Task to complete. Retype, exactly and completely, the listing that comes next, skipping its images.

Excerpted data.
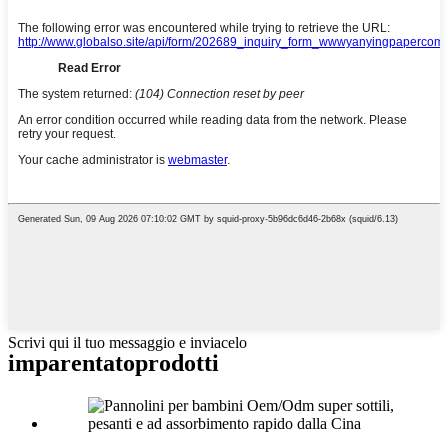
Scrivi qui il tuo messaggio e inviacelo
imparentato
prodotti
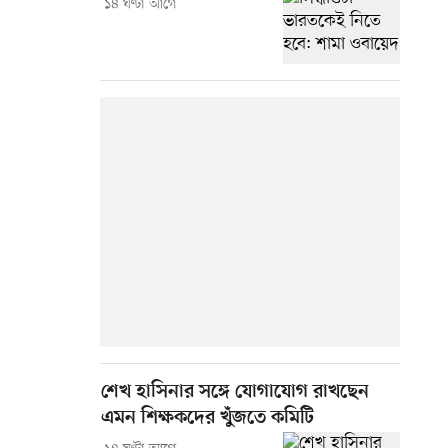
১৪ ঘণ্টা আগে
শেখ হাসিনার সঙ্গে যোগাযোগ রাখছেন
এমন শিক্ষকদের খুঁজতে কমিটি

Solution to the exercise.
Scrivi qui il tuo messaggio e inviacelo
imparentato
prodotti
১৪ ঘণ্টা আগে
শেখ হাসিনার সঙ্গে যোগাযোগ রাখছেন
এমন শিক্ষকদের খুঁজতে কমিটি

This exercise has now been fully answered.